(Saved data entries)
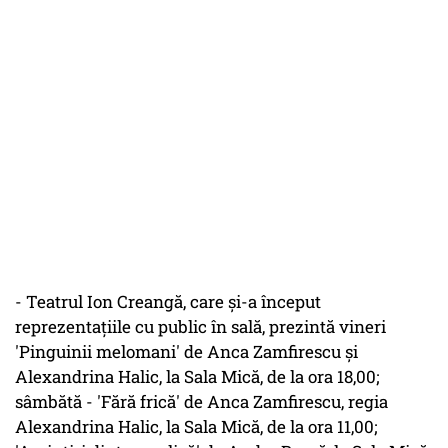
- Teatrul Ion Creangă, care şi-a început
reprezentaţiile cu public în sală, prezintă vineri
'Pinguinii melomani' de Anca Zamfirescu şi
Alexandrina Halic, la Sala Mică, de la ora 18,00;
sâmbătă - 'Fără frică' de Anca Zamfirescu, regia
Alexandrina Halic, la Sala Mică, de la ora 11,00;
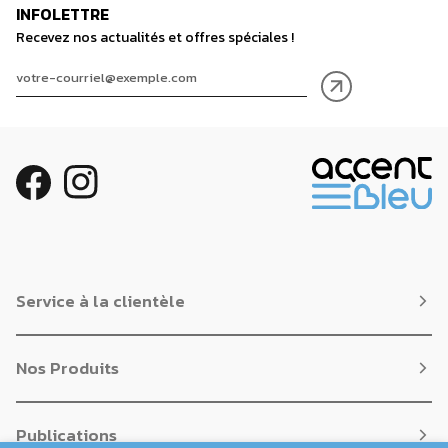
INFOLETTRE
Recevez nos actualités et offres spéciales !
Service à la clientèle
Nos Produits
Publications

* * *

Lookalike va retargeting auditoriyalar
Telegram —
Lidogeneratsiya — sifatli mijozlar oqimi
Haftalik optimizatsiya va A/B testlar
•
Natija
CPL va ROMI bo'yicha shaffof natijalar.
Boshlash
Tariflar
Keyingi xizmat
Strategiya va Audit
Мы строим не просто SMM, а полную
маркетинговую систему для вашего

• [TRY IT]: When copying from the data above, begin at the line containing "reprezentaţiile cu public" and end at the line containing "Publications"; return those lines exactly and leave all pictures behind.

• [OUTPUT]:
reprezentaţiile cu public în sală, prezintă vineri
'Pinguinii melomani' de Anca Zamfirescu şi
Alexandrina Halic, la Sala Mică, de la ora 18,00;
sâmbătă - 'Fără frică' de Anca Zamfirescu, regia
Alexandrina Halic, la Sala Mică, de la ora 11,00;
INFOLETTRE
Recevez nos actualités et offres spéciales !
Service à la clientèle
Nos Produits
Publications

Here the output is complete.